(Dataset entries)
________________________________________

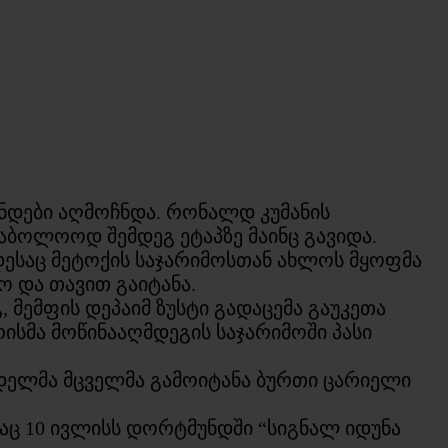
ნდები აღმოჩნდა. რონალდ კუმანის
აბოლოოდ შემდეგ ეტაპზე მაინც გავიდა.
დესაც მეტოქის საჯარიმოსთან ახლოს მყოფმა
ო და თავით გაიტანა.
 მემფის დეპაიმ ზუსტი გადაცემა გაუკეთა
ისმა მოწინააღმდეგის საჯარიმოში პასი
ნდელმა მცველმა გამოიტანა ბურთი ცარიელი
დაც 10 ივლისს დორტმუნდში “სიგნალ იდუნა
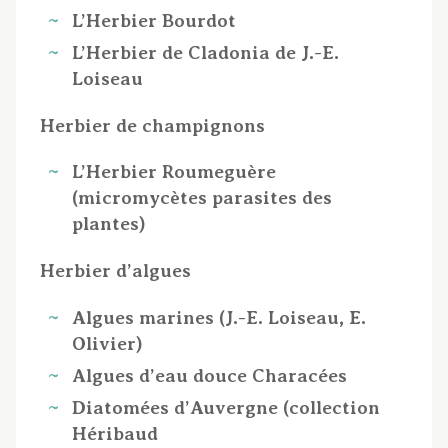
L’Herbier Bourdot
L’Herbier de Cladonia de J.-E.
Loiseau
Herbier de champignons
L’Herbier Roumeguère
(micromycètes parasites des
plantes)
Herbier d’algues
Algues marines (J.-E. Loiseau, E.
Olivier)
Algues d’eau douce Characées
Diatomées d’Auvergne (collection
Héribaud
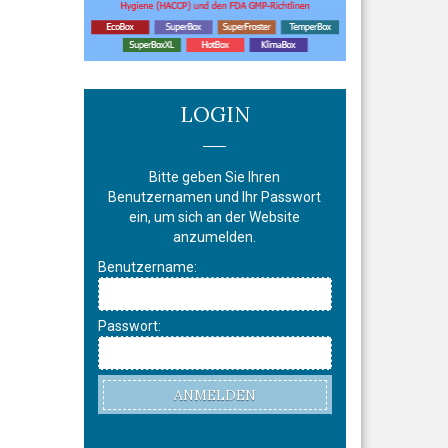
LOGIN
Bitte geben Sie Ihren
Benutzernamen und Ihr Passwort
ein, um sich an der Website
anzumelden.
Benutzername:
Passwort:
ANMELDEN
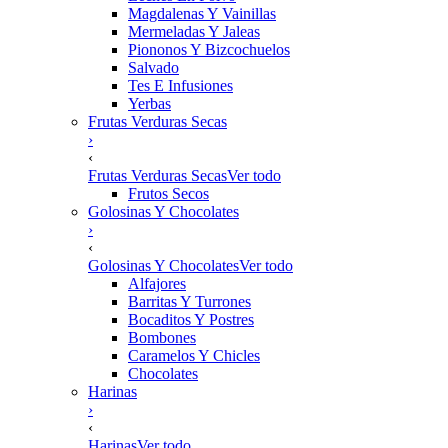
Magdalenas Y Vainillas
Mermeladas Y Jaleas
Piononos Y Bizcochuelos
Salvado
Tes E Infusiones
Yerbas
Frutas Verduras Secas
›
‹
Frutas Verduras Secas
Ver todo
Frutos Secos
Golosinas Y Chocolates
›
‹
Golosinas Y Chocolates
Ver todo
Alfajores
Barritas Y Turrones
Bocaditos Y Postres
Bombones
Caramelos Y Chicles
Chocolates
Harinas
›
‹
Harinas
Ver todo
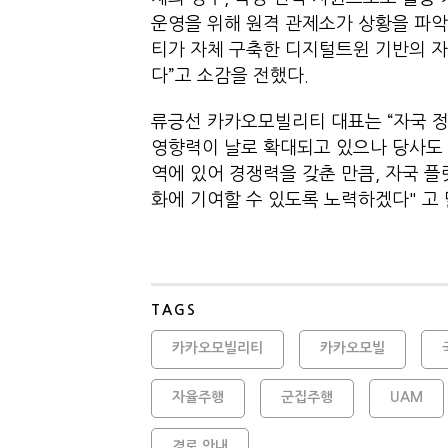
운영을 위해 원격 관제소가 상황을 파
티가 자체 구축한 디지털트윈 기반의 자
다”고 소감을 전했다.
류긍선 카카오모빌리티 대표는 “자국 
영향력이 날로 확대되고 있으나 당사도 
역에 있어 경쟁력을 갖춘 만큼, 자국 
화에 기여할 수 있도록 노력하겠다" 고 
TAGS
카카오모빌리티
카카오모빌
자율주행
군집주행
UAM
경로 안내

________________________________________

TASK ITEM: Give back, exactly and with nothing added, the lines from the line containing "운영을 위해 원격 관제소가 상황을 파" through the final line of the records above, both of them included.

SOLVED EXERCISE:
운영을 위해 원격 관제소가 상황을 파
티가 자체 구축한 디지털트윈 기반의 자
다”고 소감을 전했다.
류긍선 카카오모빌리티 대표는 “자국 
영향력이 날로 확대되고 있으나 당사도 
역에 있어 경쟁력을 갖춘 만큼, 자국 
화에 기여할 수 있도록 노력하겠다" 고 
TAGS
카카오모빌리티
카카오모빌
자율주행
군집주행
UAM
경로 안내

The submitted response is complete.